Calculate the electric power which must be supplied to the filament of of a light bulb operating at 3000K. The total surface area of the filament is

8×10−6m2
and its emissivity is 0.92.

R=kσT⁴ = 0.92•5.67•10⁻⁸•3000⁴=… W/m²

R=P/A =>
P=AR= A•kσT⁴ =
=8•10⁻⁶•0.92•5.67•10⁻⁸•3000⁴= 33.8 W

To calculate the electric power supplied to the filament of a light bulb, you can use the Stefan-Boltzmann law and the equation for electric power.

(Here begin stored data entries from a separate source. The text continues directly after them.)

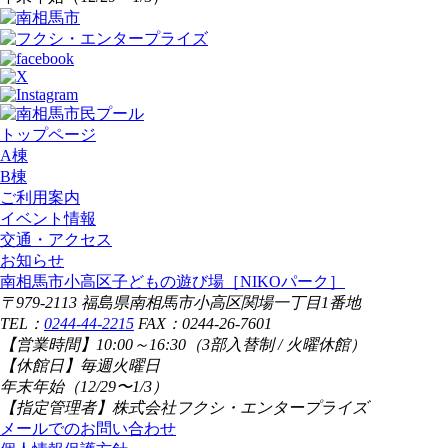
トップページ
A棟
B棟
ご利用案内
イベント情報
交通・アクセス
お知らせ
南相馬市小高区子どもの遊び場
［NIKOパーク］
〒979-2113 福島県南相馬市小高区関場一丁目1番地
TEL：
0244-44-2215
FAX：0244-26-7601
【営業時間】
10:00～16:30（3部入替制 / 火曜休館）
【休館日】
毎週火曜日
年末年始（12/29〜1/3）
【指定管理者】
株式会社フクシ・エンタープライズ
メールでのお問い合わせ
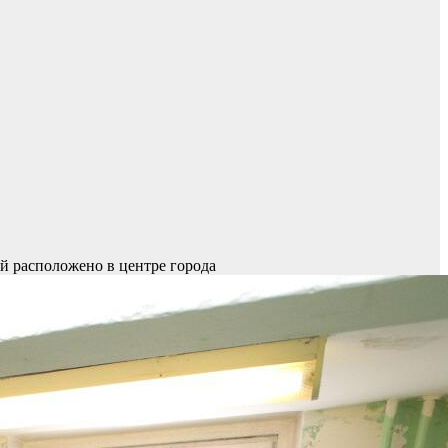
ий расположено в центре города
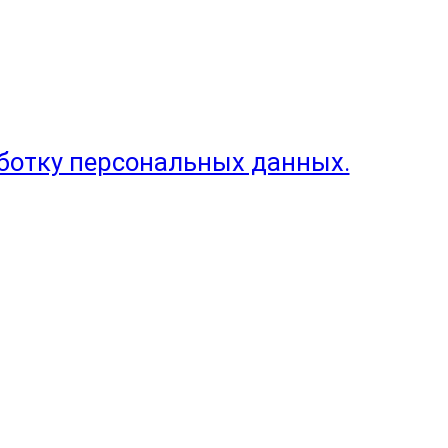
аботку персональных данных.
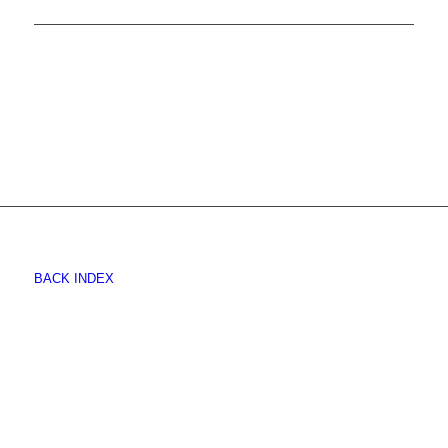
BACK INDEX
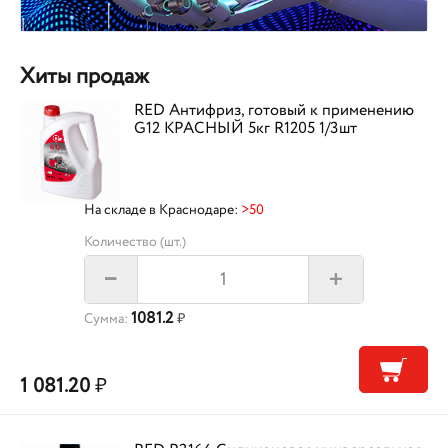
Хиты продаж
RED Антифриз, готовый к применению
G12 КРАСНЫЙ 5кг R1205 1/3шт
На складе в Краснодаре:
>50
Количество (шт.)
+
–
1081.2
Сумма:
₽
1 081.20
₽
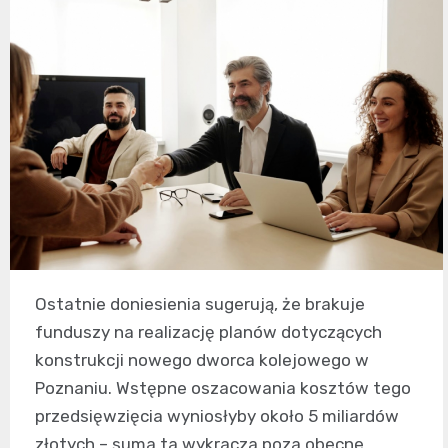
Ostatnie doniesienia sugerują, że brakuje
funduszy na realizację planów dotyczących
konstrukcji nowego dworca kolejowego w
Poznaniu. Wstępne oszacowania kosztów tego
przedsięwzięcia wyniosłyby około 5 miliardów
złotych – suma ta wykracza poza obecne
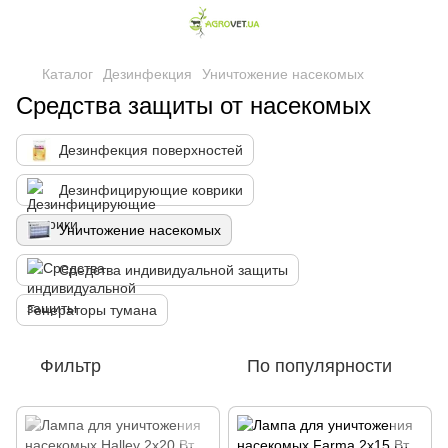
Каталог
Дезинфекция
Уничтожение насекомых
Средства защиты от насекомых
Дезинфекция поверхностей
Дезинфицирующие коврики
Уничтожение насекомых
Средства индивидуальной защиты
Генераторы тумана
Фильтр
По популярности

The Stefan-Boltzmann law states that the total radiated power from a black body (or an idealized filament) is proportional to the fourth power of its absolute temperature:

P = σ * A * ε * T^4

Where:
P = Power radiated (in watts)
σ = Stefan-Boltzmann constant (5.67 × 10^-8 W/m^2K^4)
A = Surface area of the filament (in square meters)
ε = Emissivity of the filament
T = Absolute temperature of the filament (in Kelvin)

Let's plug in the given values:
σ = 5.67 × 10^-8 W/m^2K^4
A = 8 × 10^-6 m^2
ε = 0.92
T = 3000K

P = (5.67 × 10^-8) * (8 × 10^-6) * 0.92 * (3000)^4

Now let's calculate the power:

P = 1.14 * 10^-3 W

Therefore, the electric power that must be supplied to the filament of the light bulb is approximately 1.14 milliwatts (1.14 mW).

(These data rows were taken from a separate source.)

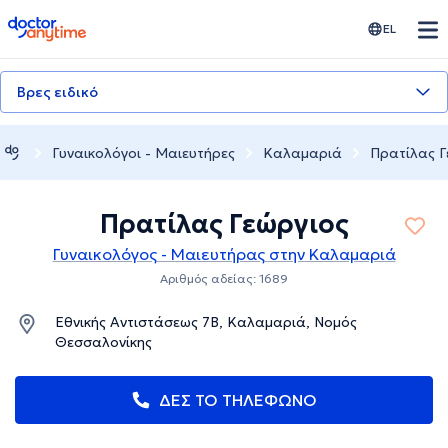
doctoranytime
EL
Βρες ειδικό
Γυναικολόγοι - Μαιευτήρες
Καλαμαριά
Πρατίλας Γ
Πρατίλας Γεώργιος
Γυναικολόγος - Μαιευτήρας στην Καλαμαριά
Αριθμός αδείας: 1689
Εθνικής Αντιστάσεως 7Β, Καλαμαριά, Νομός
Θεσσαλονίκης
ΔΕΣ ΤΟ ΤΗΛΕΦΩΝΟ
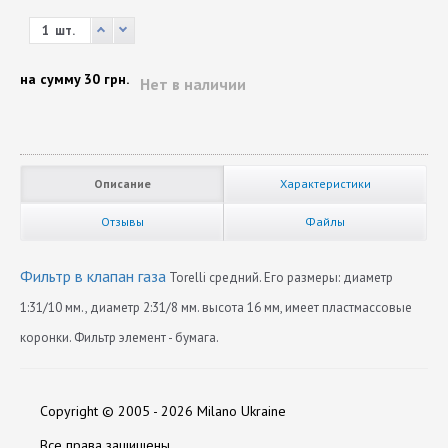
шт.
на сумму
30 грн.
Нет в наличии
Описание
Характеристики
Отзывы
Файлы
Фильтр в клапан газа
Torelli средний. Его размеры: диаметр
1:31/10 мм., диаметр 2:31/8 мм. высота 16 мм, имеет пластмассовые
коронки. Фильтр элемент - бумага.
Производитель
Каталоги:
Нет отзывов
Torelli
Скачать Katalog-produktsii-Torelli.pdf
Copyright © 2005 - 2026 Milano Ukraine
Оставить отзыв
Все права защищены.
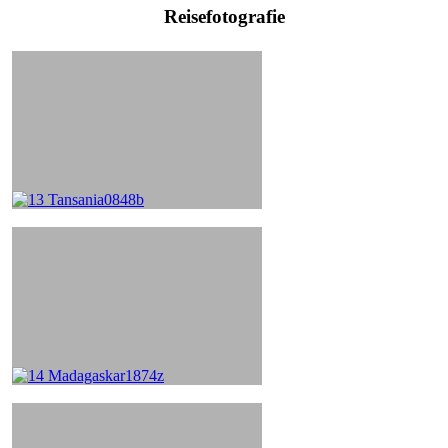
Reisefotografie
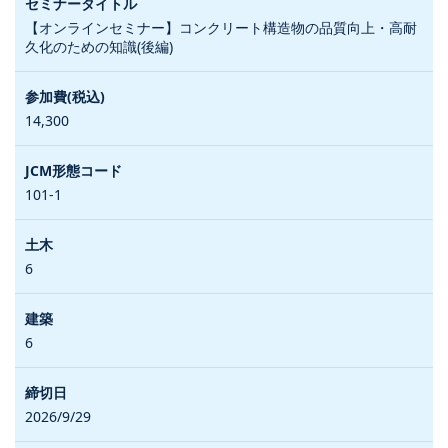
【オンラインセミナー】コンクリート構造物の品質向上・高耐
久化のための知識(後編)
14,300
101-1
6
6
2026/9/29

To calculate the electric power required to supply the filament of a light bulb, we need to use the Stefan-Boltzmann Law, which relates the power radiated by a black body to its temperature and emissivity.

The Stefan-Boltzmann Law states that the power radiated by a black body is proportional to the fourth power of its temperature and its emissivity. Mathematically, it can be written as:

P = εσAT⁴

Where:
P is the power radiated (in watts)
ε is the emissivity of the filament
σ is the Stefan-Boltzmann constant (5.67 x 10^-8 W/(m^2K^4))
A is the total surface area of the filament (in square meters)
T is the temperature of the filament (in kelvin)

In this case, we are given:
ε = 0.92
A = 8 x 10^-6 m^2
T = 3000 K

Let's substitute these values into the equation and calculate the power radiated:

P = (0.92)(5.67 x 10^-8 W/(m^2K^4))(8 x 10^-6 m^2)(3000 K)^4

P = (0.92)(5.67 x 10^-8 W/m^2K^4)(8 x 10^-6 m^2)(81 x 10^16 K^4)

P = (0.92)(4.5928 x 10^10 W)(8 x 81 x 10^10)

P ≈ 0.35 x 10^11 W

Therefore, the electric power that must be supplied to the filament of the light bulb operating at 3000 K is approximately 0.35 x 10^11 W.